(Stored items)

========================

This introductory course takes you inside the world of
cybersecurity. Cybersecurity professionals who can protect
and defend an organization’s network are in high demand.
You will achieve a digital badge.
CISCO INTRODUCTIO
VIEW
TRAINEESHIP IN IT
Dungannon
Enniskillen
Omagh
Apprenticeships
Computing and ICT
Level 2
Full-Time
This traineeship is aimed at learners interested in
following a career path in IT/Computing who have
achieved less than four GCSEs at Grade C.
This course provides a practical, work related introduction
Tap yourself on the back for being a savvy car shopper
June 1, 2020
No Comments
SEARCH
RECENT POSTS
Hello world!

========================

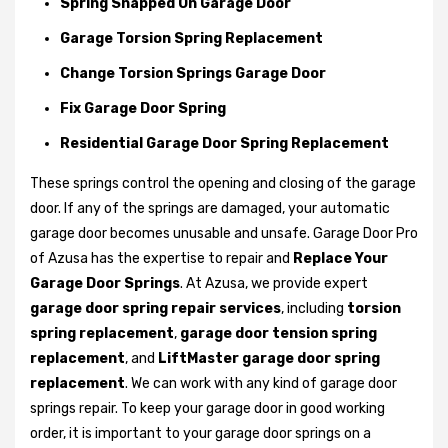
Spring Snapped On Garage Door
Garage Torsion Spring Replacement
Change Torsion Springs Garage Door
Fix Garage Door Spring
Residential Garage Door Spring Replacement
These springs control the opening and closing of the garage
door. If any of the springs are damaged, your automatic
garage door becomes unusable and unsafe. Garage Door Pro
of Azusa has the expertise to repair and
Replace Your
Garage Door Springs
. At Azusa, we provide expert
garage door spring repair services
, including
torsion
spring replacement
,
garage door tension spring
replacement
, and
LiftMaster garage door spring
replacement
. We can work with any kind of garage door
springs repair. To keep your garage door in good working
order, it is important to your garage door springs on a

========================

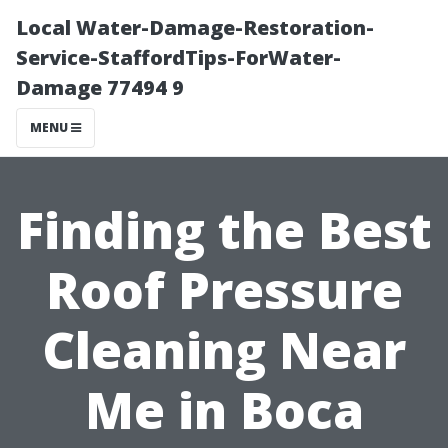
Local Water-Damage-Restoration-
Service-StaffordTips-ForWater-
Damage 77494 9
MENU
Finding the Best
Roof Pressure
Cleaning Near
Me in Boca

========================

Exactly the lines above from the one with "This introductory course" to the one with "Hello world!", both included, are to be quoted; leave the rest out.

This introductory course takes you inside the world of
cybersecurity. Cybersecurity professionals who can protect
and defend an organization’s network are in high demand.
You will achieve a digital badge.
CISCO INTRODUCTIO
VIEW
TRAINEESHIP IN IT
Dungannon
Enniskillen
Omagh
Apprenticeships
Computing and ICT
Level 2
Full-Time
This traineeship is aimed at learners interested in
following a career path in IT/Computing who have
achieved less than four GCSEs at Grade C.
This course provides a practical, work related introduction
Tap yourself on the back for being a savvy car shopper
June 1, 2020
No Comments
SEARCH
RECENT POSTS
Hello world!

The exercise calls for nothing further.